WHAT NEEDS TO BE DONE
No picture belongs in the answer, which must hold exactly the lines from the one with "Sara Gordan" through the final line below.

Saved entries
>>>
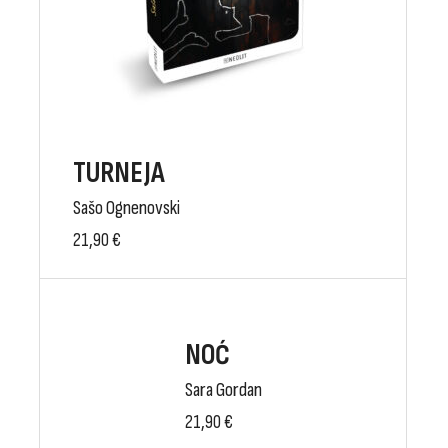
TURNEJA
Sašo Ognenovski
21,90
€
NOĆ
Sara Gordan
21,90
€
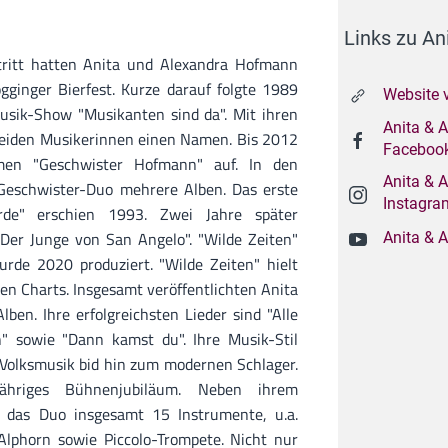
Links zu A
tritt hatten Anita und Alexandra Hofmann
ginger Bierfest. Kurze darauf folgte 1989
Website 
Musik-Show "Musikanten sind da". Mit ihren
Anita & 
eiden Musikerinnen einen Namen. Bis 2012
Faceboo
en "Geschwister Hofmann" auf. In den
Anita & 
 Geschwister-Duo mehrere Alben. Das erste
Instagra
rde" erschien 1993. Zwei Jahre später
"Der Junge von San Angelo". "Wilde Zeiten"
Anita & 
rde 2020 produziert. "Wilde Zeiten" hielt
en Charts. Insgesamt veröffentlichten Anita
en. Ihre erfolgreichsten Lieder sind "Alle
n" sowie "Dann kamst du". Ihre Musik-Stil
 Volksmusik bid hin zum modernen Schlager.
ähriges Bühnenjubiläum. Neben ihrem
t das Duo insgesamt 15 Instrumente, u.a.
Alphorn sowie Piccolo-Trompete. Nicht nur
<<<
OUTPUT FOR THIS EXERCISE
Sara Gordan
21,90
€
Links zu A
tritt hatten Anita und Alexandra Hofmann
ginger Bierfest. Kurze darauf folgte 1989
Website 
Musik-Show "Musikanten sind da". Mit ihren
Anita & 
eiden Musikerinnen einen Namen. Bis 2012
Faceboo
en "Geschwister Hofmann" auf. In den
Anita & 
 Geschwister-Duo mehrere Alben. Das erste
Instagra
rde" erschien 1993. Zwei Jahre später
"Der Junge von San Angelo". "Wilde Zeiten"
Anita & 
rde 2020 produziert. "Wilde Zeiten" hielt
en Charts. Insgesamt veröffentlichten Anita
en. Ihre erfolgreichsten Lieder sind "Alle
n" sowie "Dann kamst du". Ihre Musik-Stil
 Volksmusik bid hin zum modernen Schlager.
ähriges Bühnenjubiläum. Neben ihrem
t das Duo insgesamt 15 Instrumente, u.a.
Alphorn sowie Piccolo-Trompete. Nicht nur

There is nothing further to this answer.